Von Peter Bierl, Fürstenfeldbruck

Der Klimawandel und seine Folgen sowie Migration und Willkommenskultur sind die Themen unserer Zeit. Wie die Steinzeitmenschen am Haspelmoor mit diesem Wandel umgingen, erzählt unter dem Titel "Am Wasser" eine neue Ausstellung im Museum im Kloster Fürstenfeld. Gezeigt wird eine kleine Auswahl aus insgesamt etwa 13 000 Mikrolithen, die als Pfeilspitzen, Äxte, Angelhaken, Stichel, Bohrer oder Schaber dienten.

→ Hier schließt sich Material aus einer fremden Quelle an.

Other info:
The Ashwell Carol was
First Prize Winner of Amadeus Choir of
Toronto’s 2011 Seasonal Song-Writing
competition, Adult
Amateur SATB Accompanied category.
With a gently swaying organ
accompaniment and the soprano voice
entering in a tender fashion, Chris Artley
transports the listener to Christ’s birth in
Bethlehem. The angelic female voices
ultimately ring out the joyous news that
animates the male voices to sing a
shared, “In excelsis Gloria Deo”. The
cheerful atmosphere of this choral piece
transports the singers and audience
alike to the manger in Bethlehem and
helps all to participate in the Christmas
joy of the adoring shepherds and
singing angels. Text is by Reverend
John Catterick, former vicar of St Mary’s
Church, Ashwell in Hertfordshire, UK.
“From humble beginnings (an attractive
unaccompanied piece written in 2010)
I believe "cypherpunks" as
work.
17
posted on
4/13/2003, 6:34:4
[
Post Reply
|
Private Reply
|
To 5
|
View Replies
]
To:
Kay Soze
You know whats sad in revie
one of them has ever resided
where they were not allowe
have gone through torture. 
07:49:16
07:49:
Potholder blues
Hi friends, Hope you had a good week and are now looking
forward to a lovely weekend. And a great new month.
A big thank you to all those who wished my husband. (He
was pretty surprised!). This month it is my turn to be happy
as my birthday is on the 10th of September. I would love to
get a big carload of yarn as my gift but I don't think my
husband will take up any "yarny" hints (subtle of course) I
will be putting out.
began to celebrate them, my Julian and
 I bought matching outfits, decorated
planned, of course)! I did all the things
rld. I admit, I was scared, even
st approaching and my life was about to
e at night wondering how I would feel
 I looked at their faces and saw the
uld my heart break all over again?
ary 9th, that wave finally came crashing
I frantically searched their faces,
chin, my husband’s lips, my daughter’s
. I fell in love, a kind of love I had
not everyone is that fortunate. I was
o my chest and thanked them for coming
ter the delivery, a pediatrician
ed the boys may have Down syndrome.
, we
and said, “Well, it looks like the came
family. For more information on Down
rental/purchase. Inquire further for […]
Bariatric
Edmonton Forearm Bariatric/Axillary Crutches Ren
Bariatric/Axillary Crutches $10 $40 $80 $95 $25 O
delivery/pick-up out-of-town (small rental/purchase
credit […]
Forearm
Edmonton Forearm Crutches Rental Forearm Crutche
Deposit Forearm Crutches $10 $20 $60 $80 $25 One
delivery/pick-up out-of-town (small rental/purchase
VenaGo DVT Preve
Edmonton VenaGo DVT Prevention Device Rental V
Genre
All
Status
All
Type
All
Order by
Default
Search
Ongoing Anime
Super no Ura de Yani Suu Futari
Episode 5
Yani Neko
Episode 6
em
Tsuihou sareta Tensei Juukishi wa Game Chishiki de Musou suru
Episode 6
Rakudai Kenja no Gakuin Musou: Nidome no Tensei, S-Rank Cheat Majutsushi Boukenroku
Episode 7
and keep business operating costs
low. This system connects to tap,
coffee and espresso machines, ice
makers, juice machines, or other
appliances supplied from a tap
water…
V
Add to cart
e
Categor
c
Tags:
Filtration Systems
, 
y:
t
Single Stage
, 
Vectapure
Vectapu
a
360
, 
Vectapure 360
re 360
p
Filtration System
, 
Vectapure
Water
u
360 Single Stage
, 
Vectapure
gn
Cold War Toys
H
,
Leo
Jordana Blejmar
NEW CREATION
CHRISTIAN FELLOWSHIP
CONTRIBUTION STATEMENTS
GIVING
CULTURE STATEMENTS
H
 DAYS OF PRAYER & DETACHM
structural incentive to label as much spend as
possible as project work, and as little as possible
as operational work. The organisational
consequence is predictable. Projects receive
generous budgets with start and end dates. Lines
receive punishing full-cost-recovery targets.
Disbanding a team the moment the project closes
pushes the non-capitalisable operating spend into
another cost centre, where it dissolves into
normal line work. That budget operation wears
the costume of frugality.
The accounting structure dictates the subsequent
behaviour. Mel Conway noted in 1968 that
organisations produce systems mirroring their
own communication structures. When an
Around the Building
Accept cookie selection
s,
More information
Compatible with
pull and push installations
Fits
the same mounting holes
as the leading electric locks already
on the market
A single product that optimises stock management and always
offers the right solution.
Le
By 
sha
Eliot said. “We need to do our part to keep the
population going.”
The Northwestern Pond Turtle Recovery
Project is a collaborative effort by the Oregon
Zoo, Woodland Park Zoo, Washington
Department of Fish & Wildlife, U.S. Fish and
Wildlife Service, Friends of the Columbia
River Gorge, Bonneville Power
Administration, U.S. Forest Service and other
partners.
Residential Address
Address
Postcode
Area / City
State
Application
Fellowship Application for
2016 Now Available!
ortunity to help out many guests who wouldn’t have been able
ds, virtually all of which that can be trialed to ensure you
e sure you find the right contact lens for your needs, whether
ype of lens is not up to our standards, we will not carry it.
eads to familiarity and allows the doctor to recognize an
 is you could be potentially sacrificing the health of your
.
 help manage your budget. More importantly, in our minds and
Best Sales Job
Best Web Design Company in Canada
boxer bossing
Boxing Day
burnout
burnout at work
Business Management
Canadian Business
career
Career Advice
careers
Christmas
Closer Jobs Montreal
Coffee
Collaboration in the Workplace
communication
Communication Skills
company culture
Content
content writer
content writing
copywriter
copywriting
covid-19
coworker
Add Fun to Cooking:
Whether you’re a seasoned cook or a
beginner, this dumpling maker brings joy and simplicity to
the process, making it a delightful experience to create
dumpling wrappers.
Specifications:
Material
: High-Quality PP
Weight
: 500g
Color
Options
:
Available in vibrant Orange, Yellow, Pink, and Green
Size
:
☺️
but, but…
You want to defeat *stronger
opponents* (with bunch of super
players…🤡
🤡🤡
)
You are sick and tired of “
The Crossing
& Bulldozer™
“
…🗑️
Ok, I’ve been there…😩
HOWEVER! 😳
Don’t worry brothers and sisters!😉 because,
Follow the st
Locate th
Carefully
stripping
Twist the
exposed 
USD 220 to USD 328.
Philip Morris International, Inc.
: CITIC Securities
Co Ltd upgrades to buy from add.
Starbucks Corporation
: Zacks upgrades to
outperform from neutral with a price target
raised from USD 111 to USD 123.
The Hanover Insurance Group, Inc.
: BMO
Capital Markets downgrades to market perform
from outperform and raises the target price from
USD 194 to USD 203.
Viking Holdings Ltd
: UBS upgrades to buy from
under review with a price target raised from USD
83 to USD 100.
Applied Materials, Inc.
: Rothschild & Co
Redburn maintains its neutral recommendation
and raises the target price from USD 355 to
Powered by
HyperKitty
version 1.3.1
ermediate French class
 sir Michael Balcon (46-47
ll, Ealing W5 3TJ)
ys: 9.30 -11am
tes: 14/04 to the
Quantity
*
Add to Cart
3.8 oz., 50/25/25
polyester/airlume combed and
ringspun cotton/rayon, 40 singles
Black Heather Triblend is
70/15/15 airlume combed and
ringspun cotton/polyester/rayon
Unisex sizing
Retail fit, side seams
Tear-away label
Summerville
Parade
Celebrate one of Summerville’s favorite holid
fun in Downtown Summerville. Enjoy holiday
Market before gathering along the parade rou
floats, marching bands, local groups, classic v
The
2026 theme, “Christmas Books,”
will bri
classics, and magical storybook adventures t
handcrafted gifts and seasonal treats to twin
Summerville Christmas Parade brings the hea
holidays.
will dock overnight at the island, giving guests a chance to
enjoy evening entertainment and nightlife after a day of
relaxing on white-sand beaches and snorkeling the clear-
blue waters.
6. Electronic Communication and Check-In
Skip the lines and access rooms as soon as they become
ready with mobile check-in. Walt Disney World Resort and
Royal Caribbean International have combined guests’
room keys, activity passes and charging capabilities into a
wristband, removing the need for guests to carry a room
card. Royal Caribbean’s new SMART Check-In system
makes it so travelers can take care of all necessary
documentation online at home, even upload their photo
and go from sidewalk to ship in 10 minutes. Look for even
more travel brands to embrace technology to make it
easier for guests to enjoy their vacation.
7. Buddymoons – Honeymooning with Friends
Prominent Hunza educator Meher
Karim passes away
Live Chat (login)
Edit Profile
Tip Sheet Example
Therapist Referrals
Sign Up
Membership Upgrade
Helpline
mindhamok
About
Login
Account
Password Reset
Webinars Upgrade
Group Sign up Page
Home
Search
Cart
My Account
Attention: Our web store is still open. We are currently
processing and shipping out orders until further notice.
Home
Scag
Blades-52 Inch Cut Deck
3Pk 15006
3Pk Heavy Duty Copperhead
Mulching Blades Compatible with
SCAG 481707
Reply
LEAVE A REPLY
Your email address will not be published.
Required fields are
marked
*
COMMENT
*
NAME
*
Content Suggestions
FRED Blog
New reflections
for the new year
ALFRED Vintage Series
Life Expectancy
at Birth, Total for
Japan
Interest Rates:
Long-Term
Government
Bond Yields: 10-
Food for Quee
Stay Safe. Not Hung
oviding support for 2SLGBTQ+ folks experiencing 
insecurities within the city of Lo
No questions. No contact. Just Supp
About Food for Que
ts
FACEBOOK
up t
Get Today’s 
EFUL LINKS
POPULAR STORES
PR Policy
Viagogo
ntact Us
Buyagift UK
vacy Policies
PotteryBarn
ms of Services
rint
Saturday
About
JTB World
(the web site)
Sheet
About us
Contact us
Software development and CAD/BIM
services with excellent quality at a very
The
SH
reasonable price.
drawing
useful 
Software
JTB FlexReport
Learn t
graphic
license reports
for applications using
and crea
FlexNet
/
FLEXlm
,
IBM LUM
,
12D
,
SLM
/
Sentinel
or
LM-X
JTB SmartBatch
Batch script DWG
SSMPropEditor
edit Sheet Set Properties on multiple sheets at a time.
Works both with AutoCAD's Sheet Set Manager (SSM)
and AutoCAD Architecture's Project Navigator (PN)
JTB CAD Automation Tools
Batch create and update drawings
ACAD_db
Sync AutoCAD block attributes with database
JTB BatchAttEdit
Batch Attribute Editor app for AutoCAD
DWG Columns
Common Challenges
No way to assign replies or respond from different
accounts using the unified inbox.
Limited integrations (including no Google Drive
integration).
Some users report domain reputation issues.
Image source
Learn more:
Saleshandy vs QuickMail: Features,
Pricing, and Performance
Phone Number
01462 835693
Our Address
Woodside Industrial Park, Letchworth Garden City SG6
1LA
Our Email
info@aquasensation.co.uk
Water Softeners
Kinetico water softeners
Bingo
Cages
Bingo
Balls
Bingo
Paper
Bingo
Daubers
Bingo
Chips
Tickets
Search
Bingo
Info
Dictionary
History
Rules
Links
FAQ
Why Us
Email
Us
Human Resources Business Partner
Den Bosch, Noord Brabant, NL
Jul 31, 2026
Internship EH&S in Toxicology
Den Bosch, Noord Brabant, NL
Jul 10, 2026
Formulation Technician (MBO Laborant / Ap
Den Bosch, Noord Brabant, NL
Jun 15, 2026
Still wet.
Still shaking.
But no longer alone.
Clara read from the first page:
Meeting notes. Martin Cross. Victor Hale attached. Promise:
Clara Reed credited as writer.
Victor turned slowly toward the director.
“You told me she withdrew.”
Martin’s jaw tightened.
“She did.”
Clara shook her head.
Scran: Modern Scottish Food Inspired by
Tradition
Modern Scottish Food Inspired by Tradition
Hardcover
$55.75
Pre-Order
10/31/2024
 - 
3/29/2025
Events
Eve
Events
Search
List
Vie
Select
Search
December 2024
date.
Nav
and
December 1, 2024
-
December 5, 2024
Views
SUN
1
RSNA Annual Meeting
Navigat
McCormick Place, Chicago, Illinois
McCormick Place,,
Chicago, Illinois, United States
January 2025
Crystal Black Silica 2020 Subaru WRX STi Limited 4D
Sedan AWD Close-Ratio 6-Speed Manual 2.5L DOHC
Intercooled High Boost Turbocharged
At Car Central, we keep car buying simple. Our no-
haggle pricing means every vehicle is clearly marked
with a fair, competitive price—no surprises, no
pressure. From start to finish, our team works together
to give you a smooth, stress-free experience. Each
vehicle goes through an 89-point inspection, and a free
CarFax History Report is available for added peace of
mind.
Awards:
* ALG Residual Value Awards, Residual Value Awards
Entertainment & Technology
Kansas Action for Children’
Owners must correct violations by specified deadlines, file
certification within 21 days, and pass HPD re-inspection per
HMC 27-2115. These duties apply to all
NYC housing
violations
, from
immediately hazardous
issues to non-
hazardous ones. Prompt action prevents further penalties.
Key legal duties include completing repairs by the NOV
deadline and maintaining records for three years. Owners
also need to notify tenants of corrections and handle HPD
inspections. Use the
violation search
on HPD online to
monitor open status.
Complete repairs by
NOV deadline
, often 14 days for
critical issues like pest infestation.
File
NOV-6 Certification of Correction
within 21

Außer diesen kleinen Steinen ist nicht viel erhalten. Aus Norddeutschland, wo sich Relikte aus organischem Material in Mooren erhalten haben, sind deshalb Werkzeuge zu sehen, etwa fein gearbeitete steinzeitliche Angelhaken. "Die Leute haben den Stein sehr präzise bearbeitet", sagt Museumsleiterin Eva von Seckendorff. Daneben stehen Nachbauten aus der experimentellen Archäologie. Besonders beeindruckend ist ein sieben Meter langer und 350 Kilogramm schwerer Einbaum aus Ulmenholz, den Arbeiter des Bauhofes in Straubing geholt und in den ersten Stock des Museums gewuchtet haben. In dem Boot haben 17 Menschen Platz und es kann wegen des starken Auftriebs nicht kentern. Daneben steht ein Tipi, wie es die Bewohner am Haspelmoor vielleicht bewohnt haben. Das schließt man aus den Funden von Pfostenresten in Norddeutschland. Dagegen favorisiert Toni Drexler, auf dessen Recherchen die Ausstellung maßgeblich basiert, dass die Leute in Jurten gehaust haben. "Wir wissen es einfach nicht genau", betont der Kreisheimatpfleger. Er hat 1994 eher zufällig bei einem Familienausflug die Fundstelle am Haspelmoor, die heute ein Acker ist, entdeckt.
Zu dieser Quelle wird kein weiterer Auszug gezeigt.